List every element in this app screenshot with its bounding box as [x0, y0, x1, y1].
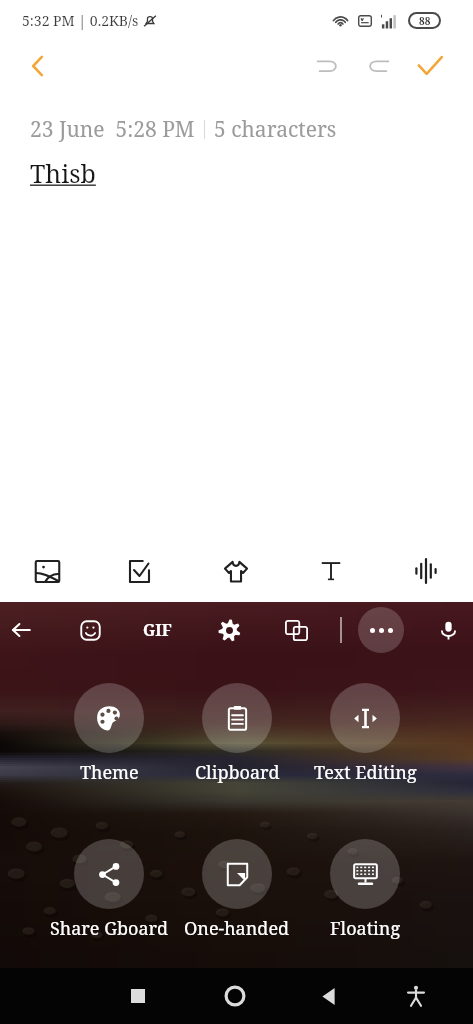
- button[interactable]: Floating: [301, 839, 429, 941]
- button[interactable]: Insert image: [0, 544, 94, 598]
- button[interactable]: Emoji: [69, 609, 111, 651]
- button[interactable]: Back: [16, 44, 60, 88]
- staticText: Theme: [80, 760, 139, 785]
- staticText: One-handed: [184, 916, 290, 941]
- button[interactable]: Back: [304, 972, 352, 1020]
- button[interactable]: Accessibility: [392, 972, 440, 1020]
- button[interactable]: Text Editing: [301, 683, 429, 785]
- staticText: 5 characters: [214, 115, 337, 144]
- button[interactable]: GIF: [136, 609, 178, 651]
- button[interactable]: Voice recording: [378, 544, 473, 598]
- button[interactable]: Undo: [301, 40, 353, 92]
- staticText: Text Editing: [314, 760, 417, 785]
- staticText: Share Gboard: [50, 916, 169, 941]
- button[interactable]: Share Gboard: [45, 839, 173, 941]
- button[interactable]: Translate: [275, 609, 317, 651]
- button[interactable]: Back: [0, 609, 42, 651]
- staticText: Thisb: [30, 156, 96, 190]
- button[interactable]: Recent apps: [114, 972, 162, 1020]
- button[interactable]: One-handed: [173, 839, 301, 941]
- button[interactable]: Settings: [208, 609, 250, 651]
- staticText: 88: [419, 14, 431, 27]
- staticText: Floating: [330, 916, 401, 941]
- button[interactable]: Theme: [45, 683, 173, 785]
- button[interactable]: Checklist: [94, 544, 188, 598]
- button[interactable]: Voice input: [427, 609, 469, 651]
- staticText: 5:32 PM | 0.2KB/s: [22, 11, 139, 30]
- staticText: Clipboard: [195, 760, 280, 785]
- button[interactable]: Stickers: [188, 544, 283, 598]
- staticText: 23 June 5:28 PM: [30, 115, 195, 144]
- button[interactable]: Redo: [353, 40, 405, 92]
- staticText: GIF: [143, 619, 172, 641]
- button[interactable]: Text format: [283, 544, 378, 598]
- button[interactable]: More options: [358, 607, 404, 653]
- button[interactable]: Done: [405, 41, 455, 91]
- button[interactable]: Home: [211, 972, 259, 1020]
- button[interactable]: Clipboard: [173, 683, 301, 785]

• [Required action]: Within the entries, find all lines that contain "Voice" and copy each one.

• [Result below]:
- button[interactable]: Voice recording: [378, 544, 473, 598]
- button[interactable]: Voice input: [427, 609, 469, 651]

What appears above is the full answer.